As part of the exercise, a mobile laboratory team will respond to a simulated chemical incident, Mott told reporters, according to The Associated Press.

It’s a “threat all too real, as we’ve seen recently in Syria,” he said.

Late Friday, American, British and French aircraft and warships launched 105 missiles at three Syrian facilities. The barrage destroyed a key chemical weapons research facility in Damascus and two stockpiles outside Homs. It was the second U.S. strike on Syria in response to alleged chemical weapons use by President Bashar Assad’s regime in a little more than a year.

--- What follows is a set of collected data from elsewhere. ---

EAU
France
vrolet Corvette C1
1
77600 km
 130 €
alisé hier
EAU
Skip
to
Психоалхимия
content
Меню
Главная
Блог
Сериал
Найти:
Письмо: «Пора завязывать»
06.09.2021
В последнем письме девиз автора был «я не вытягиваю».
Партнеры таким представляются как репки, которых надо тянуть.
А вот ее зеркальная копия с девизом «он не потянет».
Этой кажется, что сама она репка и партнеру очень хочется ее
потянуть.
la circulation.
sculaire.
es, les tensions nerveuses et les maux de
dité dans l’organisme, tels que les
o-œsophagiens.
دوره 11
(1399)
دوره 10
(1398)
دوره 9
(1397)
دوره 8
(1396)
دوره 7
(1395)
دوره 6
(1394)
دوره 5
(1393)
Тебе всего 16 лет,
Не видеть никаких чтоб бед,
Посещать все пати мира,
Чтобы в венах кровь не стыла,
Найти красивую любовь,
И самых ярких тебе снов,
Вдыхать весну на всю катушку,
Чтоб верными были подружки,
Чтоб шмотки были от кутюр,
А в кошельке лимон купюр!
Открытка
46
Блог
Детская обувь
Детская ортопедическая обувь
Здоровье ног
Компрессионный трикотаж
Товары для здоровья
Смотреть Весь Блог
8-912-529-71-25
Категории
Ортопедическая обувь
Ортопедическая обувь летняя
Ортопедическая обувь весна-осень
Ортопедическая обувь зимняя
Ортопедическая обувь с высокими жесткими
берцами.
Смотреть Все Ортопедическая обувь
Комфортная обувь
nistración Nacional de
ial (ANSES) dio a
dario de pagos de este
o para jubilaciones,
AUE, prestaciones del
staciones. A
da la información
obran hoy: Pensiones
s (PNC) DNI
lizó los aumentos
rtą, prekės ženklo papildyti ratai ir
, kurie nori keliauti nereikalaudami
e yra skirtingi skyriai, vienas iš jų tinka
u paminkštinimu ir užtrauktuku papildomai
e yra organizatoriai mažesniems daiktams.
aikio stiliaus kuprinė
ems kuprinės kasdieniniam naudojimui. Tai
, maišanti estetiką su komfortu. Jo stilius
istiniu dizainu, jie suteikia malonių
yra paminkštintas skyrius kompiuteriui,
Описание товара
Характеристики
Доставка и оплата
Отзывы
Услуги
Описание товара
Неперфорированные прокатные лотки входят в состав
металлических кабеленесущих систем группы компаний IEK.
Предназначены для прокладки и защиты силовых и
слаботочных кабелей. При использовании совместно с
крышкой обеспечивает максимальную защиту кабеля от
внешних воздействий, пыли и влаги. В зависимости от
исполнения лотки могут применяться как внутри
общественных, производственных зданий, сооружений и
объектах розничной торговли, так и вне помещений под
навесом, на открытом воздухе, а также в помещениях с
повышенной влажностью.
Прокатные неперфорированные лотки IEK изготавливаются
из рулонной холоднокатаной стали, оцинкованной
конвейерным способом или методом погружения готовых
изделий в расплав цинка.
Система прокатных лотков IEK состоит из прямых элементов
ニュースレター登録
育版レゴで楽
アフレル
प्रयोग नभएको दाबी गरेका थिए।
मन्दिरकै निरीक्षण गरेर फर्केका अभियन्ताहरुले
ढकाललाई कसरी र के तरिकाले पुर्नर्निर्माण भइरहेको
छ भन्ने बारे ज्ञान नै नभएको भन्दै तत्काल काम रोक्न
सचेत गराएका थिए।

While Jordan has supported the U.S.-led anti-Islamic State fight, the Hashemite kingdom has had to walk a tightrope to avoid fallout from the seven-year Syrian civil war raging on its northern border.

Jordanian Brig. Gen. Mohommad Al-Thalji said Eager Lion highlights his country’s relationship with its “strongest ally,” the United States.

The exercise, which will include both conventional and nonconventional scenarios, “provides an opportunity to reassure the people of Jordan, its uniformed services, its allies and international partners ... that we are ready to protect Jordan from harm,” Thalji said, as cited by a military statement.

More than 7,000 troops will participate in this year’s exercise, including about 3,600 U.S. servicemembers. In addition to Marines and soldiers, about 1,500 sailors embarked aboard the Iwo Jima amphibious ready group will take part.

Officials have said scenarios will include a long-range bomber mission, maritime security operations and the ground force attack of a fictitious adversary.

For the first time since the 2011, a simulated response to a humanitarian and refugee crisis was added this year, an official with the U.S. Agency for International Development said. Four USAID disaster experts were sent as advisers to Jordan’s crisis management center.

The 26th MEU’s aircraft will be participating in Eager Lion, despite recent aviation mishaps in Djibouti.

During the Alligator Dagger training exercises this month, incidents involving a CH-53E Super Stallion and AV-8B Harrier suspended flight operations in the region. Pilots and crews were not seriously injured and flight operations have since resumed.

In Eager Lion, the aircraft will support an embassy reinforcement drill and other scenarios, Poggemeyer said.

“Our aviation combat element is playing a part in the exercise, just like they would in any other exercise,” she said.

garland.chad@stripes.com
Twitter: @chadgarland

Jordan Armed Forces Brig. Staff Gen. Mohommad Al-Thalji and U.S. Air Force Maj. Gen. Jon Mott, co-directors of Exercise Eager Lion 2018, announce the beginning of the exercise at an April 15 international press conference at the Jordan Special Operations Command near Amman, Jordan.